Why did’t we do this? There are number of reasons, but the core
design goal for capture (of up-level variables in both lambdas and inner
classes) was to eliminate the opportunity to observe a divergence in the
behavior of the original up-level variable, as opposed to the name which
represents it in the lambda.
This is obviously a good goal, since code is easier to read when the
same name means the same thing everywhere, as opposed to “sometimes
the live variable and sometimes a snapshot I already took”, which is
what lambda snapshots give you.
Note that fixing old-for loop cannot add much confusion of this sort,
since the variable in question already has two clearly distinct zones of
use, even though it has but one scope. Random variables outside of the
loop, even if used in the loop, do not enjoy this clarity of usage.

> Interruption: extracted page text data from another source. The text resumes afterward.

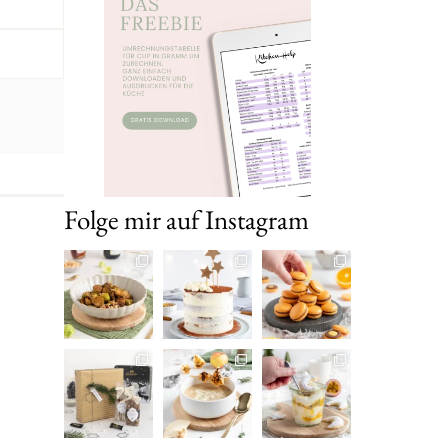
Folge mir auf Instagram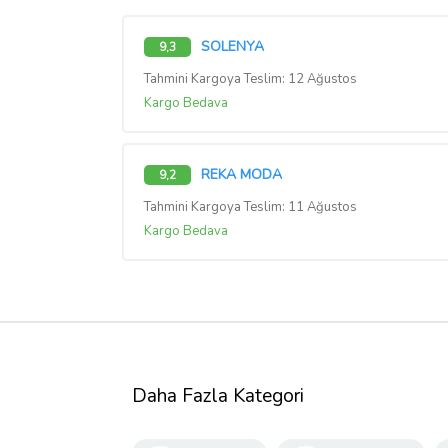
SOLENYA
9,3
Tahmini Kargoya Teslim: 12 Ağustos
Kargo Bedava
REKA MODA
9,2
Tahmini Kargoya Teslim: 11 Ağustos
Kargo Bedava
Daha Fazla Kategori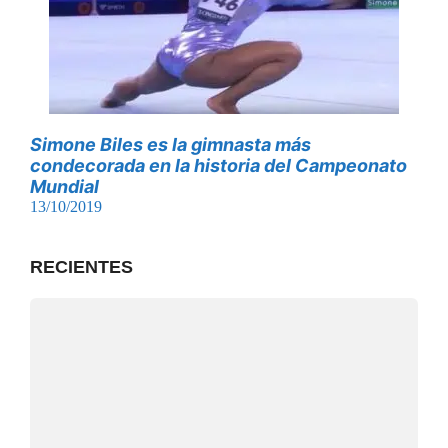
Simone Biles es la gimnasta más
condecorada en la historia del Campeonato
Mundial
13/10/2019
RECIENTES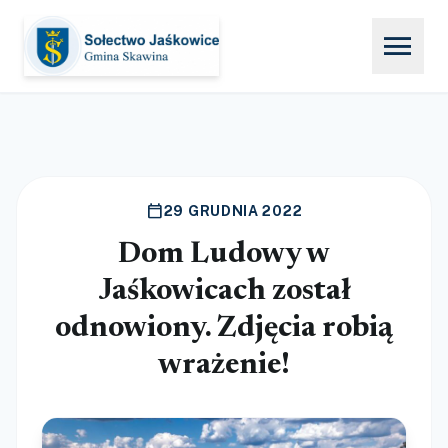
menu
calendar_today
29 GRUDNIA 2022
Dom Ludowy w
Jaśkowicach został
odnowiony. Zdjęcia robią
wrażenie!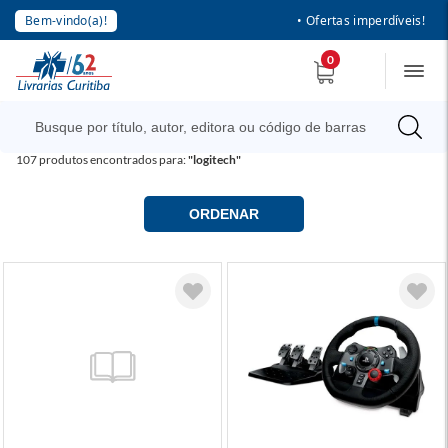
Bem-vindo(a)!
• Ofertas imperdíveis!
0
107
produtos encontrados para:
"logitech"
ORDENAR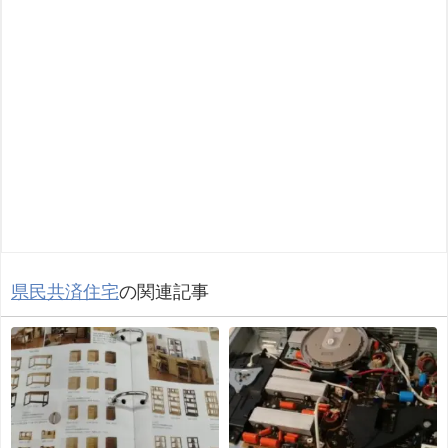
県民共済住宅
の関連記事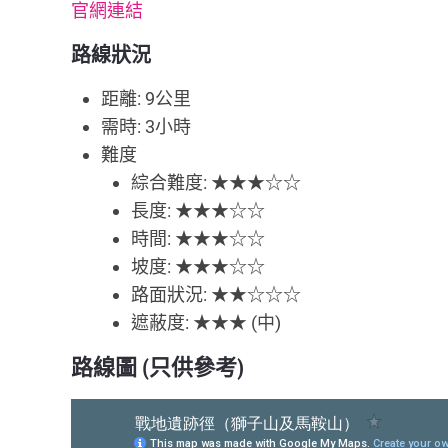
官網連結
路線
狀
況
距離: 9公里
需時: 3小時
難度
綜合難度: ★★★☆☆
長度: ★★★☆☆
時間: ★★★☆☆
坡度: ★★★☆☆
路面狀況: ★★☆☆☆
遮蔽度: ★★★ (中)
路線圖 (只供參考)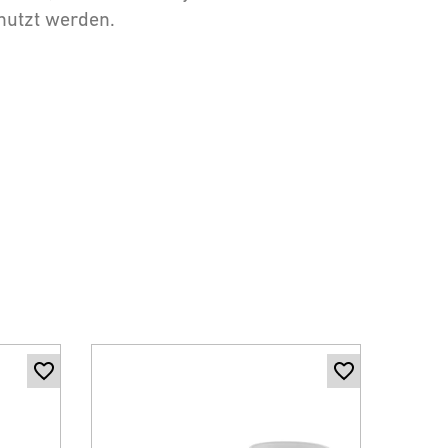
nutzt werden.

We certainly didn’t want to “stretch” real JVM locals to somehow
be simultaneously present in lambdas and their defining blocks. (In the
‘90s we prototyped sharing a reference to a mutable box but that was a
disaster in several ways.) Thus, the translation strategy needs to copy
a value, for an efficient JVM implementation and race-free behavior.
Still, we wanted to hide that copy, rather than make it be an artifact
of the user experience. Hence, Java 1.1 says “only capture finals”
and Java 8 says “and also effective finals”.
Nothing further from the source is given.